No outro dia escrevi no DN Madeira que a verdade na nossa Região quase nunca é a realidade como ela é, antes é uma moda de opinião. Agora ainda acrescento que quase parece a moda de AJJ. Isto vem a propósito porque hoje no DN Madeira há quem ainda considere que a questão da corrupção na Madeira está num limbo entre a suspeição e efectiva corrupção. Não é verdade, e para confirmar esta realidade existem factos que a comprovam, designadamente: nos últimos anos foram presos dois presidentes de câmaras na Madeira. Em 11 ficou provado que dois deles eram corruptos. Basta comparar estar realidade com a do continente e se a proporção fosse a mesma teriam de ser presos 60 presidentes de câmara no continente. Portanto, deixem-se de "rodriguinhos" e conversa fiada: há corrupção na Madeira (como tb é verdade que existe noutras partes do país e do mundo). Mas também é verdade que cá passam-se "coisas bastante estranhas" e que é indispensável, nesta fase, uma atenção cuidada e consequente. Não entendo, verdadeiramente, as razões de quem ousa colcoar esta matéria em questão. Na verdade é indispensável combater a corrupção não a suspeição. Será difícil entender a diferença!?

terça-feira, 4 de março de 2008

Cai quem quer...

O Secretário da Agricultura e Recursos Naturais adora governar pelos jornais e não na resolução dos problemas que tem de enfrentar. Acabei de o ver na RTP Madeira, depois de uma reunião no parlamento da RAM, a dizer meias verdades e até a mentir. Em primeira lugar, disse que o programa comunitário de apoio ao mundo rural foi o que mais cresceu, de 110 para 170 milhões. É verdade, mas ficava-lhe bem dizer que isso aconteceu à custa do esforço do Governo da República.
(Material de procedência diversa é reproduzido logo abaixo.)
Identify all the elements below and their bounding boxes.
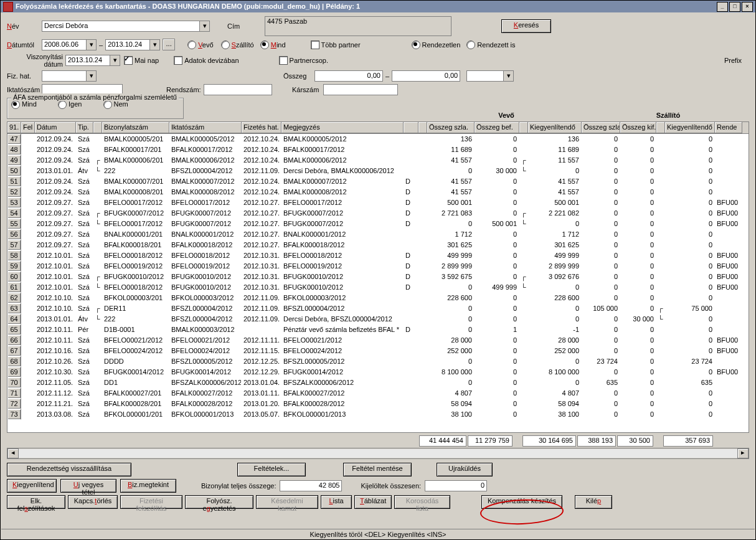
ujvegyes-button[interactable]: Uj vegyes tétel bbox=[60, 479, 116, 493]
table-row[interactable]: 722012.11.21.SzáBFALK000028/201BFALK0000… bbox=[7, 399, 749, 409]
datum2-dropdown[interactable]: ▾ bbox=[150, 39, 160, 50]
tobbpartner-check[interactable] bbox=[311, 40, 319, 49]
scroll-left[interactable]: ◂ bbox=[7, 448, 19, 458]
datum2-input[interactable]: 2013.10.24 bbox=[105, 39, 150, 50]
kereses-button[interactable]: Keresés bbox=[501, 19, 551, 33]
col-ln[interactable] bbox=[93, 122, 102, 133]
table-row[interactable]: 642013.01.01.Átv└222BFSZL000004/20122012… bbox=[7, 314, 749, 324]
table-row[interactable]: 622012.10.10.SzáBFKOL000003/201BFKOL0000… bbox=[7, 293, 749, 303]
col-fel[interactable]: Fel bbox=[21, 122, 35, 133]
fizhat-dropdown[interactable]: ▾ bbox=[87, 70, 97, 82]
table-row[interactable]: 682012.10.26.SzáDDDDBFSZL000005/20122012… bbox=[7, 356, 749, 367]
data-grid[interactable]: 91.FelDátumTip.BizonylatszámIktatószámFi… bbox=[7, 121, 749, 433]
vevo-radio[interactable] bbox=[187, 40, 196, 49]
bizmeg-button[interactable]: Biz.megtekint bbox=[120, 479, 176, 493]
fizhat-input[interactable] bbox=[42, 70, 87, 82]
table-row[interactable]: 652012.10.11.PérD1B-0001BMALK000003/2012… bbox=[7, 324, 749, 335]
col-biz[interactable]: Bizonylatszám bbox=[102, 122, 169, 133]
feltetelek-button[interactable]: Feltételek... bbox=[237, 463, 306, 476]
afa-nem-radio[interactable] bbox=[103, 100, 112, 109]
korosod-button[interactable]: Korosodás lista bbox=[394, 495, 450, 509]
rendvissza-button[interactable]: Rendezettség visszaállítása bbox=[7, 463, 131, 476]
table-row[interactable]: 712012.11.12.SzáBFALK000027/201BFALK0000… bbox=[7, 388, 749, 399]
table-row[interactable]: 512012.09.24.SzáBMALK000007/201BMALK0000… bbox=[7, 176, 749, 187]
kapcstor-button[interactable]: Kapcs.törlés bbox=[68, 495, 118, 509]
col-d[interactable] bbox=[404, 122, 418, 133]
kiegy-button[interactable]: Kiegyenlítend bbox=[7, 479, 57, 493]
table-row[interactable]: 502013.01.01.Átv└222BFSZL000004/20122012… bbox=[7, 166, 749, 176]
col-kie[interactable]: Kiegyenlítendő bbox=[528, 122, 582, 133]
maximize-button[interactable]: □ bbox=[729, 2, 740, 12]
table-row[interactable]: 632012.10.10.Szá┌DER11BFSZL000004/201220… bbox=[7, 303, 749, 314]
table-row[interactable]: 692012.10.30.SzáBFUGK00014/2012BFUGK0001… bbox=[7, 367, 749, 377]
adatokdev-check[interactable] bbox=[174, 56, 182, 65]
col-ikt[interactable]: Iktatószám bbox=[169, 122, 242, 133]
elkfelsz-button[interactable]: Elk. felszólítások bbox=[7, 495, 65, 509]
nev-input[interactable]: Dercsi Debóra bbox=[42, 21, 200, 32]
table-row[interactable]: 582012.10.01.SzáBFELO00018/2012BFELO0001… bbox=[7, 250, 749, 261]
lista-button[interactable]: Lista bbox=[321, 495, 352, 509]
afa-igen-radio[interactable] bbox=[58, 100, 67, 109]
col-g2[interactable] bbox=[519, 122, 528, 133]
rendezettis-radio[interactable] bbox=[466, 40, 475, 49]
karszam-input[interactable] bbox=[323, 84, 398, 95]
col-n[interactable]: 91. bbox=[7, 122, 21, 133]
close-button[interactable]: × bbox=[742, 2, 753, 12]
feltmentes-button[interactable]: Feltétel mentése bbox=[343, 463, 412, 476]
col-osz2[interactable]: Összeg szla bbox=[582, 122, 620, 133]
keskamat-button[interactable]: Késedelmi kamat bbox=[256, 495, 318, 509]
table-row[interactable]: 662012.10.11.SzáBFELO00021/2012BFELO0002… bbox=[7, 335, 749, 346]
datum1-dropdown[interactable]: ▾ bbox=[87, 39, 97, 50]
col-kie2[interactable]: Kiegyenlítendő bbox=[665, 122, 715, 133]
table-row[interactable]: 562012.09.27.SzáBNALK000001/201BNALK0000… bbox=[7, 229, 749, 240]
table-row[interactable]: 492012.09.24.Szá┌BMALK000006/201BMALK000… bbox=[7, 155, 749, 166]
partnercsop-check[interactable] bbox=[279, 56, 288, 65]
table-row[interactable]: 532012.09.27.SzáBFELO00017/2012BFELO0001… bbox=[7, 197, 749, 208]
table-row[interactable]: 472012.09.24.SzáBMALK000005/201BMALK0000… bbox=[7, 134, 749, 144]
folyegy-button[interactable]: Folyósz. egyeztetés bbox=[185, 495, 253, 509]
col-obef[interactable]: Összeg bef. bbox=[475, 122, 519, 133]
osszeg2-input[interactable]: 0,00 bbox=[392, 70, 460, 82]
table-row[interactable]: 672012.10.16.SzáBFELO00024/2012BFELO0002… bbox=[7, 346, 749, 356]
col-rend[interactable]: Rende bbox=[715, 122, 742, 133]
date-more-button[interactable]: ... bbox=[163, 39, 175, 50]
table-row[interactable]: 522012.09.24.SzáBMALK000008/201BMALK0000… bbox=[7, 187, 749, 197]
prefix-input[interactable] bbox=[466, 70, 504, 82]
datum1-input[interactable]: 2008.06.06 bbox=[42, 39, 87, 50]
col-meg[interactable]: Megjegyzés bbox=[281, 122, 404, 133]
col-fh[interactable]: Fizetés hat. bbox=[242, 122, 281, 133]
fizfelsz-button[interactable]: Fizetési felszólítás bbox=[120, 495, 182, 509]
viszdatum-dropdown[interactable]: ▾ bbox=[110, 55, 120, 66]
viszdatum-input[interactable]: 2013.10.24 bbox=[65, 55, 110, 66]
scroll-right[interactable]: ▸ bbox=[737, 448, 749, 458]
table-row[interactable]: 482012.09.24.SzáBFALK000017/201BFALK0000… bbox=[7, 144, 749, 155]
kilep-button[interactable]: Kilép bbox=[575, 495, 612, 509]
col-oszla[interactable]: Összeg szla. bbox=[427, 122, 475, 133]
table-row[interactable]: 592012.10.01.SzáBFELO00019/2012BFELO0001… bbox=[7, 261, 749, 272]
col-okif[interactable]: Összeg kif. bbox=[620, 122, 656, 133]
col-datum[interactable]: Dátum bbox=[35, 122, 76, 133]
prefix-dropdown[interactable]: ▾ bbox=[504, 70, 514, 82]
mind-radio[interactable] bbox=[260, 40, 269, 49]
mainap-check[interactable] bbox=[124, 56, 133, 65]
rendezetlen-radio[interactable] bbox=[412, 40, 420, 49]
tablazat-button[interactable]: Táblázat bbox=[354, 495, 392, 509]
col-tip[interactable]: Tip. bbox=[76, 122, 93, 133]
nev-dropdown[interactable]: ▾ bbox=[200, 21, 210, 32]
szallito-radio[interactable] bbox=[221, 40, 230, 49]
table-row[interactable]: 702012.11.05.SzáDD1BFSZALK000006/2012201… bbox=[7, 377, 749, 388]
table-row[interactable]: 572012.09.27.SzáBFALK000018/201BFALK0000… bbox=[7, 240, 749, 250]
minimize-button[interactable]: _ bbox=[717, 2, 728, 12]
rendszam-input[interactable] bbox=[204, 84, 272, 95]
table-row[interactable]: 612012.10.01.Szá└BFELO00018/2012BFUGK000… bbox=[7, 282, 749, 293]
table-row[interactable]: 602012.10.01.Szá┌BFUGK00010/2012BFUGK000… bbox=[7, 272, 749, 282]
table-row[interactable]: 542012.09.27.Szá┌BFUGK00007/2012BFUGK000… bbox=[7, 208, 749, 219]
col-g3[interactable] bbox=[656, 122, 665, 133]
kompenz-button[interactable]: Kompenzálás készítés bbox=[481, 495, 562, 509]
horizontal-scrollbar[interactable]: ◂ ▸ bbox=[7, 448, 749, 459]
table-row[interactable]: 552012.09.27.Szá└BFELO00017/2012BFUGK000… bbox=[7, 219, 749, 229]
col-g1[interactable] bbox=[418, 122, 427, 133]
afa-mind-radio[interactable] bbox=[11, 100, 20, 109]
table-row[interactable]: 732013.03.08.SzáBFKOL000001/201BFKOL0000… bbox=[7, 409, 749, 420]
ujrakuld-button[interactable]: Ujraküldés bbox=[437, 463, 493, 476]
Por outro lado, e aqui em sentido contrário, mentiu ao dizer que seria dificil executar o plano porque a Lei das Finanças Regionais pode impedir a obtenção de 30 milhões para o co-financiamento. sobre isto quero dizer o seguinte: em 2008 a Madeira recebe mais da LFR do que recebeu em 2007; a poupança de 5% no excesso de despesa pública da Região (ultrapassa os 65% do ORAM2008) equivale a poupar mais de 32 milhões de euros, só num ano...Enfim a demagogia do costume para embasbacar distraídos...

Perdoai-lhes que eles não sabem o que fazem...

Hoje fiquei a saber, por um amigo, que o conselho directivo da Jaime Moniz, substituiu um dos livros de apoio às aulas de Sophia de Mello Breyner, uma das mais importantes escritoras portuguesas contemporâneas, por um livro de Francisco Fernandes, Secretário Regional da Educação. Palavras para quê!

domingo, 24 de fevereiro de 2008

Mundo ao contrário


Li um título no Jornal do Governo Regional do PSD (o da Madeira) que era mais ou menos o seguinte: "É preciso levantar o manto de suspeição", de acordo com declarações do Senhor Representante da República.

Não sei o que pensa o senhor Representante, nem sei se ele disse só aquilo, nem em que contexto foram proferidas as declarações. Contudo, como já nada me surpreende, quero afirmar ao Senhor Representante, e também , já agora, ao Senhor AJJ, que anda na mesma onda, que a questão de fundo não é o manto de suspeitas. Essas são um subproduto das evidentes práticas de corrupção que para aí andam, em particular na administração pública regional. Enquanto no território nacional fazem-se leis para proteger quem denúncia práticas de corrupção aqui quer-se punir quem as denuncia! É o habitual mundo ao contrário da Madeira que alguns gostam de se encostar...

Mas como AJJ gosta de falar de ameaças e represálias e como está muito interessado em processar quem procura um caminho para a transparência e normalidade desafio, mais uma vez, o incomodadíssimo Presidente do GR a processar-me dado estar à vontade para afirmar haver indícios fortes de corrupção na sua admninistração pública regional...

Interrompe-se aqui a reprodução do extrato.